Source data
_ _ _
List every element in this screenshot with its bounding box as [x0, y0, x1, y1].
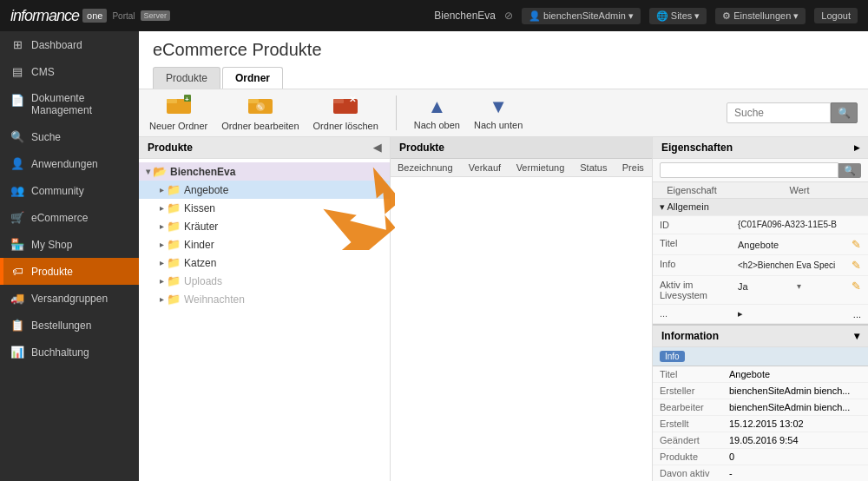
- tree-item-katzen[interactable]: ▸ 📁 Katzen: [139, 254, 390, 272]
- sidebar-item-produkte[interactable]: 🏷 Produkte ◀: [0, 258, 139, 285]
- prop-group-allgemein: ▾ Allgemein: [653, 199, 868, 216]
- info-edit-icon[interactable]: ✎: [852, 259, 861, 272]
- ordner-bearbeiten-button[interactable]: ✎ Ordner bearbeiten: [221, 95, 299, 131]
- properties-panel: Eigenschaften ▸ 🔍 Eigenschaft Wert: [653, 137, 868, 481]
- info-row-produkte: Produkte 0: [653, 449, 868, 465]
- prop-row-aktiv: Aktiv im Livesystem Ja ▾ ✎: [653, 276, 868, 305]
- community-icon: 👥: [10, 184, 24, 197]
- sites-icon: 🌐: [656, 10, 668, 22]
- tree-toggle-kinder[interactable]: ▸: [156, 240, 167, 249]
- neuer-ordner-button[interactable]: + Neuer Ordner: [149, 95, 207, 131]
- sidebar-item-anwendungen[interactable]: 👤 Anwendungen: [0, 150, 139, 177]
- svg-text:✎: ✎: [257, 103, 264, 112]
- properties-header[interactable]: Eigenschaften ▸: [653, 137, 868, 159]
- prop-col-value: Wert: [731, 182, 868, 199]
- tree-toggle-kraeuter[interactable]: ▸: [156, 221, 167, 231]
- svg-rect-1: [167, 99, 177, 103]
- aktiv-dropdown-icon[interactable]: ▾: [797, 281, 801, 291]
- cms-icon: ▤: [10, 65, 24, 78]
- tree-toggle-weihnachten[interactable]: ▸: [156, 294, 167, 304]
- tree-item-kinder[interactable]: ▸ 📁 Kinder: [139, 235, 390, 254]
- versandgruppen-icon: 🚚: [10, 292, 24, 305]
- ordner-loeschen-button[interactable]: ✕ Ordner löschen: [313, 95, 378, 131]
- info-row-davon-aktiv: Davon aktiv -: [653, 465, 868, 482]
- tree-item-kissen[interactable]: ▸ 📁 Kissen: [139, 199, 390, 217]
- sidebar-item-buchhaltung[interactable]: 📊 Buchhaltung: [0, 339, 139, 366]
- collapse-icon[interactable]: ◀: [373, 142, 381, 154]
- logo-portal: Portal: [112, 11, 135, 21]
- dokumente-icon: 📄: [10, 94, 24, 107]
- chevron-down-icon: ▾: [694, 10, 700, 22]
- tree-toggle-angebote[interactable]: ▸: [156, 185, 167, 194]
- settings-icon: ⚙: [722, 10, 731, 22]
- admin-user-button[interactable]: 👤 bienchenSiteAdmin ▾: [522, 8, 641, 24]
- myshop-icon: 🏪: [10, 238, 24, 251]
- sidebar-item-bestellungen[interactable]: 📋 Bestellungen: [0, 312, 139, 339]
- logo-one: one: [82, 9, 107, 23]
- tree-toggle-katzen[interactable]: ▸: [156, 258, 167, 267]
- root-folder-icon: 📂: [153, 165, 167, 178]
- settings-button[interactable]: ⚙ Einstellungen ▾: [715, 8, 806, 24]
- col-preis: Preis: [615, 159, 652, 177]
- prop-group-toggle[interactable]: ▾: [660, 201, 665, 212]
- file-tree-panel: Produkte ◀ ▾ 📂 BienchenEva ▸ 📁 Angebote: [139, 137, 391, 481]
- toolbar-divider: [396, 96, 397, 130]
- tree-item-kraeuter[interactable]: ▸ 📁 Kräuter: [139, 217, 390, 235]
- info-row-ersteller: Ersteller bienchenSiteAdmin biench...: [653, 383, 868, 399]
- sidebar-item-dokumente[interactable]: 📄 DokumenteManagement: [0, 85, 139, 123]
- info-row-bearbeiter: Bearbeiter bienchenSiteAdmin biench...: [653, 399, 868, 416]
- folder-delete-icon: ✕: [333, 95, 358, 119]
- product-table-panel: Produkte Bezeichnung Verkauf Vermietung …: [391, 137, 653, 481]
- tree-toggle-kissen[interactable]: ▸: [156, 203, 167, 213]
- logout-button[interactable]: Logout: [814, 8, 858, 23]
- file-tree-header: Produkte ◀: [139, 137, 390, 159]
- active-arrow-icon: ◀: [134, 263, 139, 280]
- tree-root[interactable]: ▾ 📂 BienchenEva: [139, 162, 390, 181]
- aktiv-edit-icon[interactable]: ✎: [852, 280, 861, 293]
- search-button[interactable]: 🔍: [831, 102, 858, 123]
- svg-rect-9: [333, 99, 344, 103]
- folder-new-icon: +: [167, 95, 191, 119]
- col-vermietung: Vermietung: [510, 159, 574, 177]
- sites-button[interactable]: 🌐 Sites ▾: [649, 8, 707, 24]
- nach-unten-button[interactable]: ▼ Nach unten: [474, 96, 523, 130]
- tab-produkte[interactable]: Produkte: [153, 67, 220, 89]
- content-area: Produkte ◀ ▾ 📂 BienchenEva ▸ 📁 Angebote: [139, 137, 868, 481]
- prop-row-extra: ... ▸ ...: [653, 305, 868, 324]
- info-badge: Info: [660, 351, 685, 362]
- tree-item-weihnachten[interactable]: ▸ 📁 Weihnachten: [139, 290, 390, 308]
- kraeuter-folder-icon: 📁: [167, 220, 181, 233]
- sidebar-item-community[interactable]: 👥 Community: [0, 177, 139, 204]
- tree-toggle-uploads[interactable]: ▸: [156, 276, 167, 286]
- sidebar-item-myshop[interactable]: 🏪 My Shop: [0, 231, 139, 258]
- page-header: eCommerce Produkte Produkte Ordner: [139, 31, 868, 89]
- tree-item-angebote[interactable]: ▸ 📁 Angebote: [139, 181, 390, 199]
- tab-ordner[interactable]: Ordner: [222, 67, 283, 89]
- nach-oben-button[interactable]: ▲ Nach oben: [414, 96, 460, 130]
- sidebar-item-suche[interactable]: 🔍 Suche: [0, 123, 139, 150]
- info-section-header[interactable]: Information ▾: [653, 326, 868, 347]
- titel-edit-icon[interactable]: ✎: [852, 238, 861, 251]
- user-icon: ⊘: [504, 10, 513, 22]
- uploads-folder-icon: 📁: [167, 274, 181, 287]
- properties-search-button[interactable]: 🔍: [838, 163, 861, 178]
- tree-item-uploads[interactable]: ▸ 📁 Uploads: [139, 272, 390, 290]
- topbar: informance one Portal Server BienchenEva…: [0, 0, 868, 31]
- product-table-header: Produkte: [391, 137, 652, 159]
- buchhaltung-icon: 📊: [10, 346, 24, 359]
- sidebar-item-versandgruppen[interactable]: 🚚 Versandgruppen: [0, 285, 139, 312]
- up-icon: ▲: [427, 96, 446, 118]
- suche-icon: 🔍: [10, 130, 24, 143]
- info-badge-row: Info: [653, 347, 868, 366]
- chevron-down-icon: ▾: [793, 10, 799, 22]
- properties-search-input[interactable]: [660, 162, 838, 178]
- produkte-icon: 🏷: [10, 265, 24, 278]
- sidebar-item-ecommerce[interactable]: 🛒 eCommerce: [0, 204, 139, 231]
- kinder-folder-icon: 📁: [167, 238, 181, 251]
- sidebar-item-dashboard[interactable]: ⊞ Dashboard: [0, 31, 139, 58]
- weihnachten-folder-icon: 📁: [167, 293, 181, 306]
- search-input[interactable]: [727, 102, 831, 123]
- sidebar-item-cms[interactable]: ▤ CMS: [0, 58, 139, 85]
- tree-toggle-root[interactable]: ▾: [142, 167, 153, 176]
- properties-search: 🔍: [653, 159, 868, 182]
_ _ _
* What is needed:
Repeat the records above word for word, apart from the pictures.

* Solution below:
List every element in this screenshot with its bounding box as [x0, y0, x1, y1].
- tree-item-katzen[interactable]: ▸ 📁 Katzen: [139, 254, 390, 272]
- sidebar-item-produkte[interactable]: 🏷 Produkte ◀: [0, 258, 139, 285]
- prop-group-allgemein: ▾ Allgemein: [653, 199, 868, 216]
- info-edit-icon[interactable]: ✎: [852, 259, 861, 272]
- ordner-bearbeiten-button[interactable]: ✎ Ordner bearbeiten: [221, 95, 299, 131]
- properties-panel: Eigenschaften ▸ 🔍 Eigenschaft Wert: [653, 137, 868, 481]
- info-row-produkte: Produkte 0: [653, 449, 868, 465]
- prop-row-aktiv: Aktiv im Livesystem Ja ▾ ✎: [653, 276, 868, 305]
- community-icon: 👥: [10, 184, 24, 197]
- sites-icon: 🌐: [656, 10, 668, 22]
- tree-toggle-kinder[interactable]: ▸: [156, 240, 167, 249]
- neuer-ordner-button[interactable]: + Neuer Ordner: [149, 95, 207, 131]
- sidebar-item-anwendungen[interactable]: 👤 Anwendungen: [0, 150, 139, 177]
- svg-text:✎: ✎: [257, 103, 264, 112]
- properties-header[interactable]: Eigenschaften ▸: [653, 137, 868, 159]
- prop-col-value: Wert: [731, 182, 868, 199]
- tree-toggle-kraeuter[interactable]: ▸: [156, 221, 167, 231]
- svg-rect-1: [167, 99, 177, 103]
- aktiv-dropdown-icon[interactable]: ▾: [797, 281, 801, 291]
- cms-icon: ▤: [10, 65, 24, 78]
- tree-toggle-weihnachten[interactable]: ▸: [156, 294, 167, 304]
- tree-item-kinder[interactable]: ▸ 📁 Kinder: [139, 235, 390, 254]
- versandgruppen-icon: 🚚: [10, 292, 24, 305]
- ordner-loeschen-button[interactable]: ✕ Ordner löschen: [313, 95, 378, 131]
- info-row-davon-aktiv: Davon aktiv -: [653, 465, 868, 482]
- tree-item-kissen[interactable]: ▸ 📁 Kissen: [139, 199, 390, 217]
- sidebar-item-buchhaltung[interactable]: 📊 Buchhaltung: [0, 339, 139, 366]
- collapse-icon[interactable]: ◀: [373, 142, 381, 154]
- logo-portal: Portal: [112, 11, 135, 21]
- dokumente-icon: 📄: [10, 94, 24, 107]
- chevron-down-icon: ▾: [694, 10, 700, 22]
- tree-toggle-angebote[interactable]: ▸: [156, 185, 167, 194]
- settings-icon: ⚙: [722, 10, 731, 22]
- admin-user-button[interactable]: 👤 bienchenSiteAdmin ▾: [522, 8, 641, 24]
- myshop-icon: 🏪: [10, 238, 24, 251]
- sidebar-item-bestellungen[interactable]: 📋 Bestellungen: [0, 312, 139, 339]
- logo-one: one: [82, 9, 107, 23]
- tree-toggle-katzen[interactable]: ▸: [156, 258, 167, 267]
- root-folder-icon: 📂: [153, 165, 167, 178]
- settings-button[interactable]: ⚙ Einstellungen ▾: [715, 8, 806, 24]
- col-preis: Preis: [615, 159, 652, 177]
- prop-group-toggle[interactable]: ▾: [660, 201, 665, 212]
- file-tree-panel: Produkte ◀ ▾ 📂 BienchenEva ▸ 📁 Angebote: [139, 137, 391, 481]
- toolbar-divider: [396, 96, 397, 130]
- tree-item-kraeuter[interactable]: ▸ 📁 Kräuter: [139, 217, 390, 235]
- info-row-ersteller: Ersteller bienchenSiteAdmin biench...: [653, 383, 868, 399]
- sidebar-item-dokumente[interactable]: 📄 DokumenteManagement: [0, 85, 139, 123]
- info-row-bearbeiter: Bearbeiter bienchenSiteAdmin biench...: [653, 399, 868, 416]
- folder-delete-icon: ✕: [333, 95, 358, 119]
- product-table-panel: Produkte Bezeichnung Verkauf Vermietung …: [391, 137, 653, 481]
- tree-toggle-kissen[interactable]: ▸: [156, 203, 167, 213]
- logout-button[interactable]: Logout: [814, 8, 858, 23]
- file-tree-header: Produkte ◀: [139, 137, 390, 159]
- active-arrow-icon: ◀: [134, 263, 139, 280]
- tree-root[interactable]: ▾ 📂 BienchenEva: [139, 162, 390, 181]
- aktiv-edit-icon[interactable]: ✎: [852, 280, 861, 293]
- search-button[interactable]: 🔍: [831, 102, 858, 123]
- svg-rect-9: [333, 99, 344, 103]
- folder-new-icon: +: [167, 95, 191, 119]
- col-vermietung: Vermietung: [510, 159, 574, 177]
- sites-button[interactable]: 🌐 Sites ▾: [649, 8, 707, 24]
- nach-unten-button[interactable]: ▼ Nach unten: [474, 96, 523, 130]
- tab-produkte[interactable]: Produkte: [153, 67, 220, 89]
- content-area: Produkte ◀ ▾ 📂 BienchenEva ▸ 📁 Angebote: [139, 137, 868, 481]
- prop-row-extra: ... ▸ ...: [653, 305, 868, 324]
- info-badge: Info: [660, 351, 685, 362]
- tree-item-weihnachten[interactable]: ▸ 📁 Weihnachten: [139, 290, 390, 308]
- kraeuter-folder-icon: 📁: [167, 220, 181, 233]
- sidebar-item-community[interactable]: 👥 Community: [0, 177, 139, 204]
- tree-toggle-uploads[interactable]: ▸: [156, 276, 167, 286]
- sidebar-item-myshop[interactable]: 🏪 My Shop: [0, 231, 139, 258]
- page-header: eCommerce Produkte Produkte Ordner: [139, 31, 868, 89]
- tree-item-angebote[interactable]: ▸ 📁 Angebote: [139, 181, 390, 199]
- tab-ordner[interactable]: Ordner: [222, 67, 283, 89]
- nach-oben-button[interactable]: ▲ Nach oben: [414, 96, 460, 130]
- sidebar-item-suche[interactable]: 🔍 Suche: [0, 123, 139, 150]
- info-section-header[interactable]: Information ▾: [653, 326, 868, 347]
- titel-edit-icon[interactable]: ✎: [852, 238, 861, 251]
- user-icon: ⊘: [504, 10, 513, 22]
- uploads-folder-icon: 📁: [167, 274, 181, 287]
- properties-search-button[interactable]: 🔍: [838, 163, 861, 178]
- tree-item-uploads[interactable]: ▸ 📁 Uploads: [139, 272, 390, 290]
- topbar: informance one Portal Server BienchenEva…: [0, 0, 868, 31]
- product-table-header: Produkte: [391, 137, 652, 159]
- buchhaltung-icon: 📊: [10, 346, 24, 359]
- sidebar-item-versandgruppen[interactable]: 🚚 Versandgruppen: [0, 285, 139, 312]
- up-icon: ▲: [427, 96, 446, 118]
- suche-icon: 🔍: [10, 130, 24, 143]
- info-badge-row: Info: [653, 347, 868, 366]
- chevron-down-icon: ▾: [793, 10, 799, 22]
- properties-search-input[interactable]: [660, 162, 838, 178]
- produkte-icon: 🏷: [10, 265, 24, 278]
- sidebar-item-ecommerce[interactable]: 🛒 eCommerce: [0, 204, 139, 231]
- kinder-folder-icon: 📁: [167, 238, 181, 251]
- sidebar-item-dashboard[interactable]: ⊞ Dashboard: [0, 31, 139, 58]
- weihnachten-folder-icon: 📁: [167, 293, 181, 306]
- search-input[interactable]: [727, 102, 831, 123]
- sidebar-item-cms[interactable]: ▤ CMS: [0, 58, 139, 85]
- tree-toggle-root[interactable]: ▾: [142, 167, 153, 176]
- properties-search: 🔍: [653, 159, 868, 182]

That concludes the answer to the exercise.